Saturday, May 22, 2010

Judge Will Consider Discrimination Claim in Broadway Triangle Suit - NYTimes.com

May 21, 2010
Judge Agrees to Consider Bias Claims in Brooklyn Zoning Suit
By JOHN ELIGON

A Manhattan judge has scheduled a hearing next month to determine whether the city’s plan to develop public housing in a rundown patch of Williamsburg, Brooklyn, would essentially foster segregation.

In a 22-page decision issued on Thursday, the judge, Emily Jane Goodman of State Supreme Court, indicated that there might be some merit in claims that the city’s plan to construct public housing in what is known as the Broadway Triangle could have a discriminatory effect.

“The court cannot discount the circumstantial evidence which may allow reasonable people to infer a purposefulness in the manner in which the entire enterprise has proceeded,” Justice Goodman wrote.

A coalition of community groups in Williamsburg said the city and its allies charged forward with the plan without a competitive bidding process and without including a largely nonwhite group that would be affected by the project. The city awarded development bids to two nonprofit groups, the United Jewish Organizations of Williamsburg, which represents part of the fast-growing Hasidic community, and the Ridgewood Bushwick Senior Citizens Council.

Although units in the housing projects would be awarded in a lottery, the Broadway Triangle Community Coalition, which filed a lawsuit to stop the project, said the project was zoned to allow primarily white and Hasidic residents to obtain units.

For example, residents of the predominantly white Community Board 1 area would be given first choice on half of the units, according to Justice Goodman’s decision. (The entire development would be within the Community Board 1 boundaries, but part of the Broadway Triangle lies in the mostly nonwhite Community Board 2 area, the judge wrote.)

The zoning calls for buildings that are six or seven stories high, a move opponents said was intended to accommodate Hasidics, who cannot use elevators on the Sabbath for religious reasons.

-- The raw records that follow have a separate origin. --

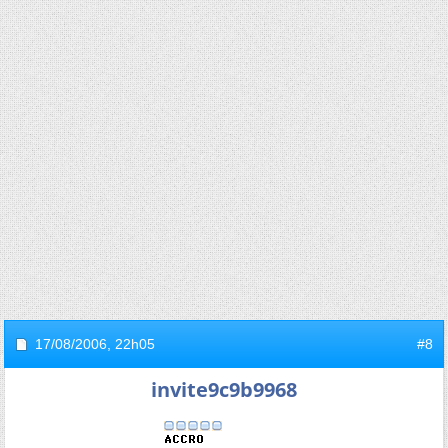
17/08/2006,
22h05
#8
invite9c9b9968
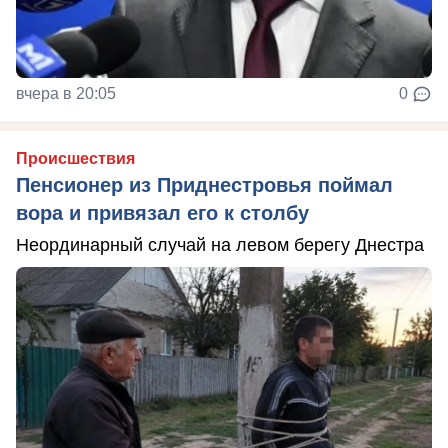
вчера в 20:05
0
Происшествия
Пенсионер из Приднестровья поймал
вора и привязал его к столбу
Неординарный случай на левом берегу Днестра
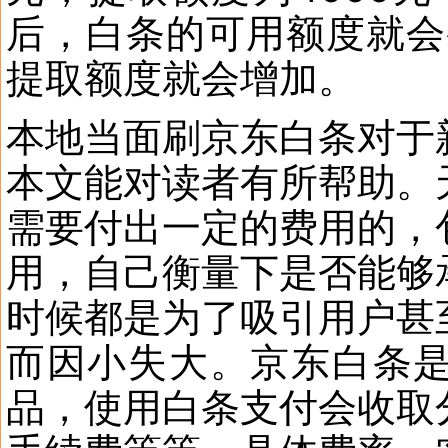
后，白条的可用额度就会
提取额度就会增加。
本地当面刷京东白条对于
本文能对读者有所帮助。
需要付出一定的费用的，
用，自己衡量下是否能够
时候都是为了吸引用户甚
而因小失大。京东白条
品，使用白条支付会收取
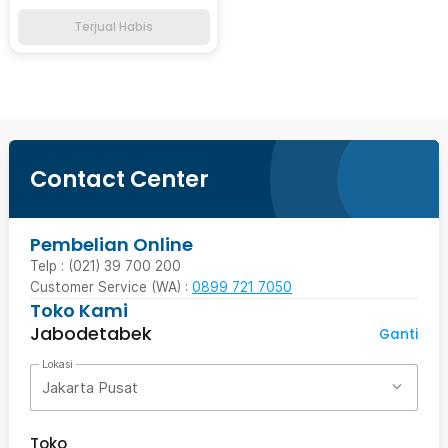
Terjual Habis
Contact Center
Pembelian Online
Telp : (021) 39 700 200
Customer Service (WA) :
0899 721 7050
Toko Kami
Jabodetabek
Ganti
Lokasi
Jakarta Pusat
Toko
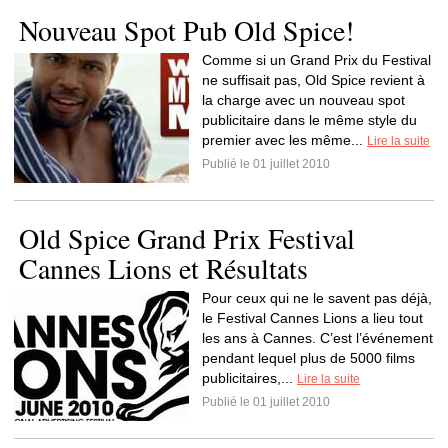
Nouveau Spot Pub Old Spice!
Comme si un Grand Prix du Festival
ne suffisait pas, Old Spice revient à
la charge avec un nouveau spot
publicitaire dans le même style du
premier avec les même...
Lire la suite
Publié le 01 juillet 2010
Old Spice Grand Prix Festival
Cannes Lions et Résultats
Pour ceux qui ne le savent pas déjà,
le Festival Cannes Lions a lieu tout
les ans à Cannes. C’est l’événement
pendant lequel plus de 5000 films
publicitaires,...
Lire la suite
Publié le 01 juillet 2010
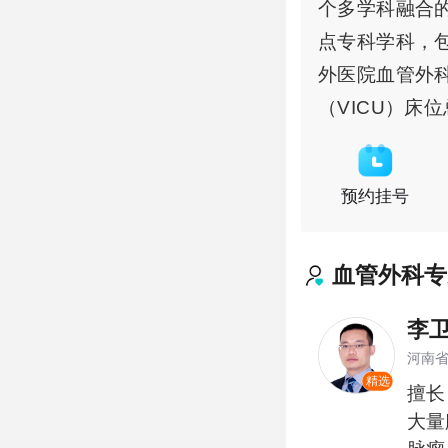
个多学科融合
点专科学科，
外医院血管外
（VICU）床
预约挂号
血管外科
专
李
河南
精选
擅长
大量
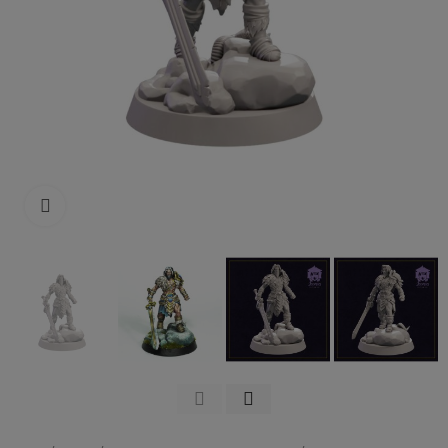
Click to enlarge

The plans also call for large apartments, which opponents said would also accommodate Hasidics, who typically have large families.

Justice Goodman noted that more than 90 percent of those on the city’s public housing wait lists are nonwhite and request one- and two-bedroom apartments, and wrote that it was “questionable” why there was such a strong commitment to build large apartments instead of a greater number of smaller units.

Justice Goodman said she would listen to arguments in the lawsuit at a hearing on June 14.

Judge Will Consider Discrimination Claim in Broadway Triangle Suit - NYTimes.com.